• [Collected data]:
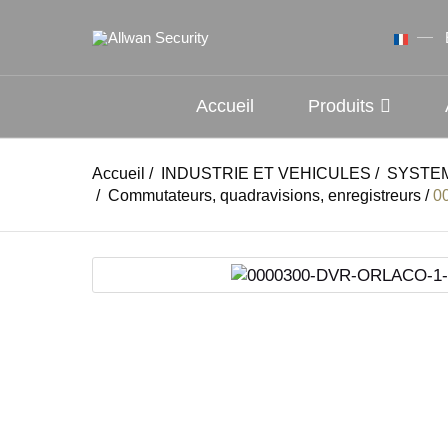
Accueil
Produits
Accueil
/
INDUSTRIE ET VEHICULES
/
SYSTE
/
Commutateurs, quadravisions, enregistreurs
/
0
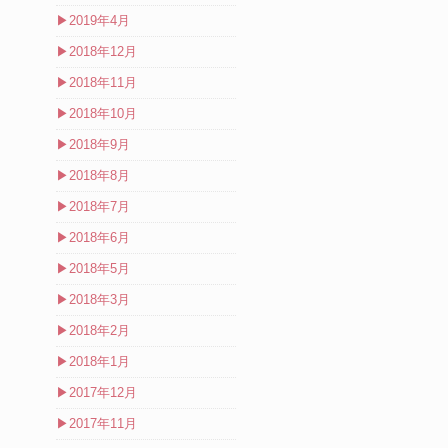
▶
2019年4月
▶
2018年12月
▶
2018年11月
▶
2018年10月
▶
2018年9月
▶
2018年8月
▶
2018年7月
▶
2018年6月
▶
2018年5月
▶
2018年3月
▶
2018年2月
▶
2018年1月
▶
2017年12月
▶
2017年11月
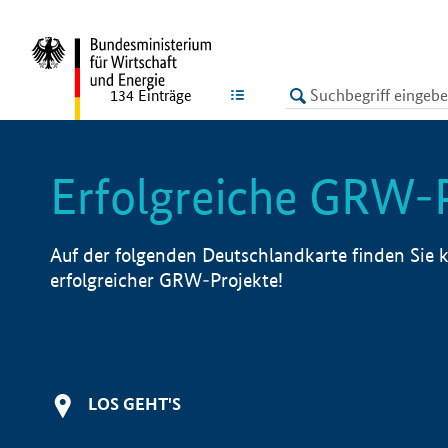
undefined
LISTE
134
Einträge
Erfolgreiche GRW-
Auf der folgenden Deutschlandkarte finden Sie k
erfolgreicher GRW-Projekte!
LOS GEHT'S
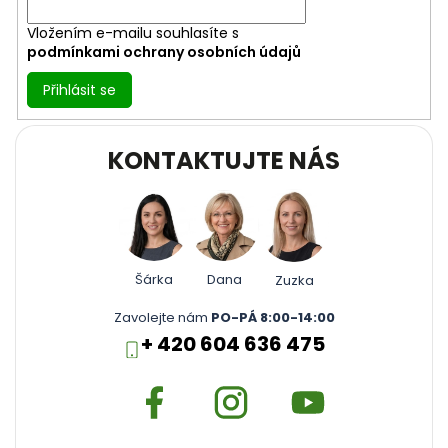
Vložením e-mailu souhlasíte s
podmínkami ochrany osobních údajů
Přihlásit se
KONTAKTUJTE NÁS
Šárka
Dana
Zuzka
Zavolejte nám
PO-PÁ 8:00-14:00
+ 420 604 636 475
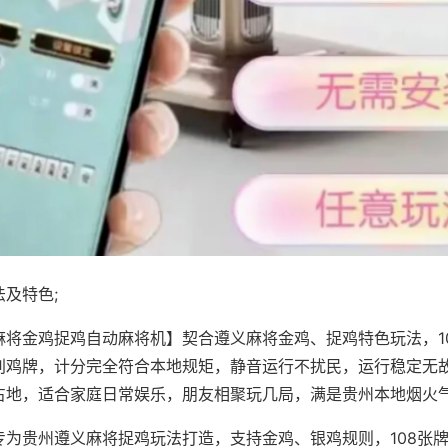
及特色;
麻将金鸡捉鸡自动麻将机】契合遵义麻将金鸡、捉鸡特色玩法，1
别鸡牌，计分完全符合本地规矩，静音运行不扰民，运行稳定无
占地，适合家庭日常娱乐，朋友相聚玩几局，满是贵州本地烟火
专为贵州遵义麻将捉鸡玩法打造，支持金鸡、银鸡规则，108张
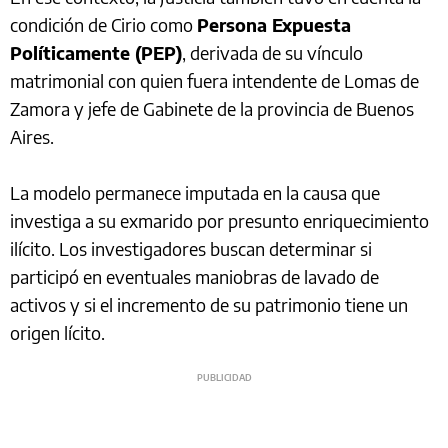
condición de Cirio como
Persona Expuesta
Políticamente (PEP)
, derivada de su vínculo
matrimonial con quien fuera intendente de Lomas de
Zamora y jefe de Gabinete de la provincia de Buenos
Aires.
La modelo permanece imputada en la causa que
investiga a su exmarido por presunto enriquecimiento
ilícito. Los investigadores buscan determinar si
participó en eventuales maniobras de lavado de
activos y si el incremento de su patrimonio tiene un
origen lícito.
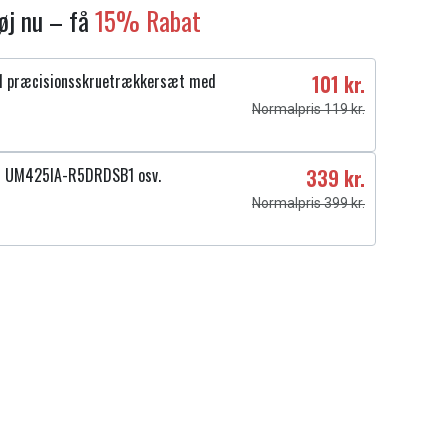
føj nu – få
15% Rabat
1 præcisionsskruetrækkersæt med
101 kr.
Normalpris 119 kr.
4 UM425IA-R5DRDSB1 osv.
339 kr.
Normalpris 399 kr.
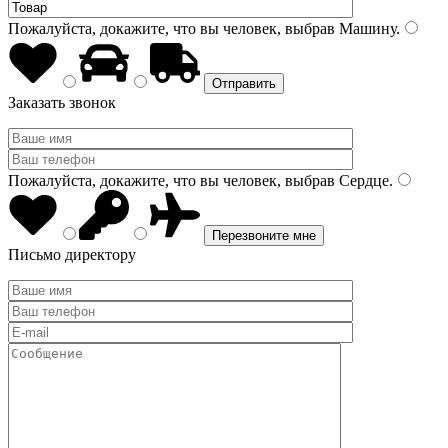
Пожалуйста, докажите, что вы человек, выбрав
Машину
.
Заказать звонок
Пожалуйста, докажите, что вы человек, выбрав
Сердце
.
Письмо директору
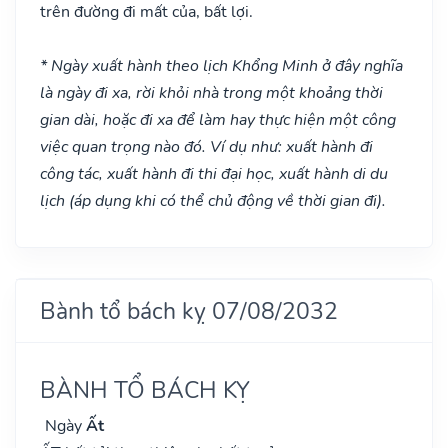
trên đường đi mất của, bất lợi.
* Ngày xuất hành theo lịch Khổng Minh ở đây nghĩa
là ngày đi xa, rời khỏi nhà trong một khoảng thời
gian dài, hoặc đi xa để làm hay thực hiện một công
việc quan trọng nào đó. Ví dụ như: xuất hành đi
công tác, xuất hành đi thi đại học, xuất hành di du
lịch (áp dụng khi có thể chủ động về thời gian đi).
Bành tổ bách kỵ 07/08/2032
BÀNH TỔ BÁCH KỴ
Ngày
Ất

---

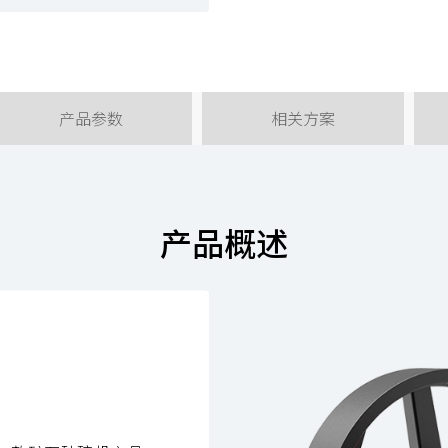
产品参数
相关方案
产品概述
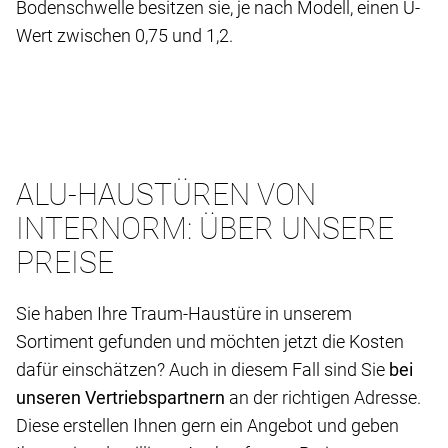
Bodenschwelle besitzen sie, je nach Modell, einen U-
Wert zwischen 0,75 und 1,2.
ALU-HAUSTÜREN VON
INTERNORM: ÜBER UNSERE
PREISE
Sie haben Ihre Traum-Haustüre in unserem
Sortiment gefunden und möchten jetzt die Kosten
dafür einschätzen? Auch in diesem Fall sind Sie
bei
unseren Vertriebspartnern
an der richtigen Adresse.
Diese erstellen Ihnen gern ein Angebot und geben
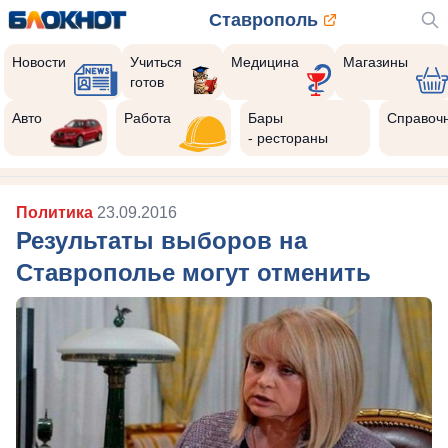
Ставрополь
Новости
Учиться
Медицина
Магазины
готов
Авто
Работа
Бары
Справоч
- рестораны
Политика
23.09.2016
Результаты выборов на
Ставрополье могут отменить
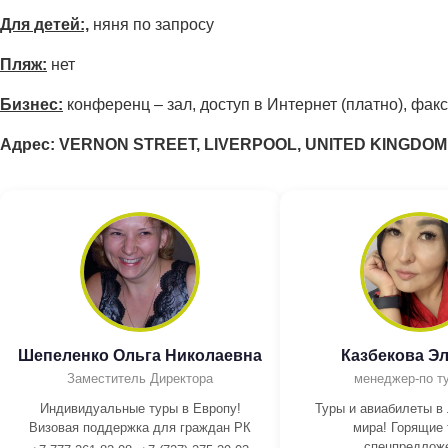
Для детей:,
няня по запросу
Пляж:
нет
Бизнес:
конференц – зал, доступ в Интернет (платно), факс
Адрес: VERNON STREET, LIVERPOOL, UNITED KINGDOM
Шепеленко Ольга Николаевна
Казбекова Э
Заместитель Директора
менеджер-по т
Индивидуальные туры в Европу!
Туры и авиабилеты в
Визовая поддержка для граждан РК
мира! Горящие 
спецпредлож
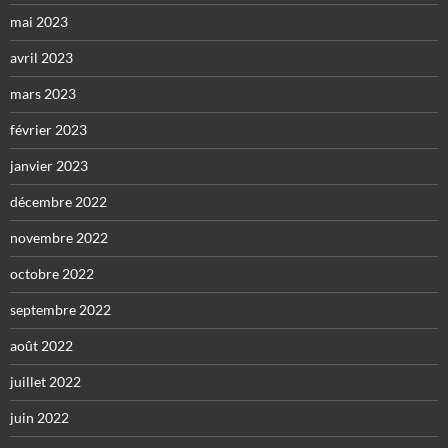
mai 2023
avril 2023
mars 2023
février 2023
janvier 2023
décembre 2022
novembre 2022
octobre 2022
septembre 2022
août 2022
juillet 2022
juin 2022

==

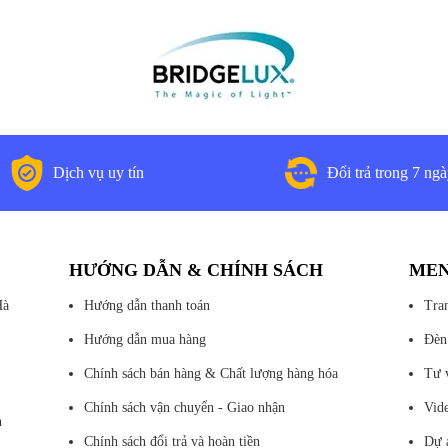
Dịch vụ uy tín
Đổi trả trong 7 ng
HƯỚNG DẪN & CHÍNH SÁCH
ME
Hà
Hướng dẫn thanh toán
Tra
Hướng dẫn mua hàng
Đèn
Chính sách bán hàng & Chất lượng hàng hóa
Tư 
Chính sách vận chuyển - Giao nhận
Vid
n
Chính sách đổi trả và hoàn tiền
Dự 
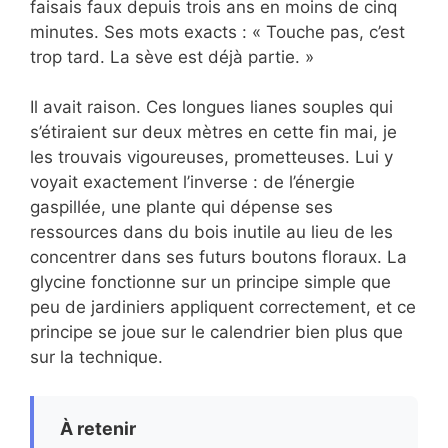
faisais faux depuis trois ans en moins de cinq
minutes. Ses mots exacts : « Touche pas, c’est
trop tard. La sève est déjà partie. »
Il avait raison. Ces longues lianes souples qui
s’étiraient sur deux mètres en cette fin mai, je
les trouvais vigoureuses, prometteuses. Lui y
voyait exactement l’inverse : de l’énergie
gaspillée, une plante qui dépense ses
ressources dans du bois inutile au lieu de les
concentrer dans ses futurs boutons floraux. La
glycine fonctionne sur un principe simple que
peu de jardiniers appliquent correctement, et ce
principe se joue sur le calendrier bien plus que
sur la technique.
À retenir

• [WORK TO COMPLETE]: Across the records above, show each line containing the word "gian".

• [TASK RESULT]:
gian dài, hoặc đi xa để làm hay thực hiện một công
lịch (áp dụng khi có thể chủ động về thời gian đi).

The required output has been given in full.